Desktop Suggestions, Please
I want to get a new desktop. I want to play music on it. I want to play around with Blender again. I want to watch the occasional movie or TV show.
I need it for writing. I might want to do some layout work.
Oh, yeah, and I probably want to play some games.
I’ll be doing some research anyway but I thought I’d see if anyone here has a suggestion.
Comments
I was talking about this with a few people recently. I aaalmost hate that “iMac” is such an easy answer. But honestly, they’re just so dependable.
I bought mine in 2005 and literally nothing has gone wrong. And with all the PC trouble shooting I have to do for family and friends, reliability is the number requirement for me concerning desktop computers.
Exactly. Even though I’m a tinkerer by nature, I can’t remember the last time I had to futz with something to get my mac to work. And since this is, primarily, a machine I need for work, that’s crucial. If I have something I need to get done, I need to be able to sit down and do it.
As for any sort of learning curve or transitional phase a typical user might experience in moving from windows to Mac, well, I can honestly say there’s practically none.
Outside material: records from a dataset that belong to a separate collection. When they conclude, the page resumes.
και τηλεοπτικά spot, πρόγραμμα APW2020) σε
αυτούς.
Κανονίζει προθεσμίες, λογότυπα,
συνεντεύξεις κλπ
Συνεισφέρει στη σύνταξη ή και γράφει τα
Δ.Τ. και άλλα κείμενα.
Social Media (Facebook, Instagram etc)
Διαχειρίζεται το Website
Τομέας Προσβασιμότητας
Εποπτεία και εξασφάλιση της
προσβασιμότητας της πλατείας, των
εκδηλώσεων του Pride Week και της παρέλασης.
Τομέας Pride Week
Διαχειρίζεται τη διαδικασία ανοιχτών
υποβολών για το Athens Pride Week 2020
Everything you need on a day to day basis just works like you’d expect it to, and anything that’s more complex and involved has the benefit of a huge community of people on the web (and here) who have the answers.
Honestly — 99.9% of everything you do on a computer will be exactly the same. Hell, if I had to guess, I’d bet at least 3/4 of what you do is in a web browser. That’s exactly the goddam same. And you can still get microsoft office and all the adobe apps and they all work exactly the same.
The stuff that’ll be different is the stuff that Apple is very good at making obvious. The stuff that “just works” and works exactly like you’d expect it to.
And, for the record, apple mice are one big touchpad. So not only are they two button, they can be three, four, or five button with all sorts of swipes and gestures and things you can program the mouse to do.
John said:That’s exactly the goddam same.
Hahaha, did I hit a nerve or something?
I didn’t know that about apple mice. The last time I used an apple was probably 6 or 7 years ago, and it was an older mac. Can I use the gestures outside of a web browser (I use mouse gestures in Firefox and Opera and like them a lot)?
All right, I think I can start leaning toward an iMac. On top of everything you’ve mentioned it would give me a reason to act a bit more pretentious, and it’s hard turning down those opportunities.
I was a dead-set PC guy. In 2007 I had just spent the previous 6 or 7 years learning how to do everything on my pc, upgrading it, tinkering with it, adding software, adding hardware, adding RAM, adjusting settings, learning every shortcut and maneuver. You name it. I was scared shitless of the switch.
But we bought an Imac and have never looked back. Not for one single second. Within a day I was doing everything I could do on a PC, and in the 3 years I’ve had it I have not had to do one single thing to fix or adjust it or correct it or repair it. And it runs just as smoothly and just as quickly as the day I took it out of the box.
You know Kevin, I was about to ask if you ever encountered a problem of wanting any freeware type software and not being able to use it because of lack of support for the iMac. Then I thought about it for a minute and came to the conclusion that most of the freeware I use is cleaning utilities and the like for Windows. So, yeah. Makes good sense.
I say this with 100% certainty there has never been one thing I’ve wanted on my mac that I haven’t been able to find or do. And there are literally hundreds of things I can do that I couldn’t on a PC.
And it’s not like I just switched and am just having selective memory about the troubles of a PC. We got my daughter one last year (it was bad enough we were getting a 9 year old a computer but we were NOT buying her a mac) and I’ve spent the past year wrestling with and fighting the thing and getting it to not be a big pain in the ass so that she can do even the most basic of things a 9 year old would need to do on a computer.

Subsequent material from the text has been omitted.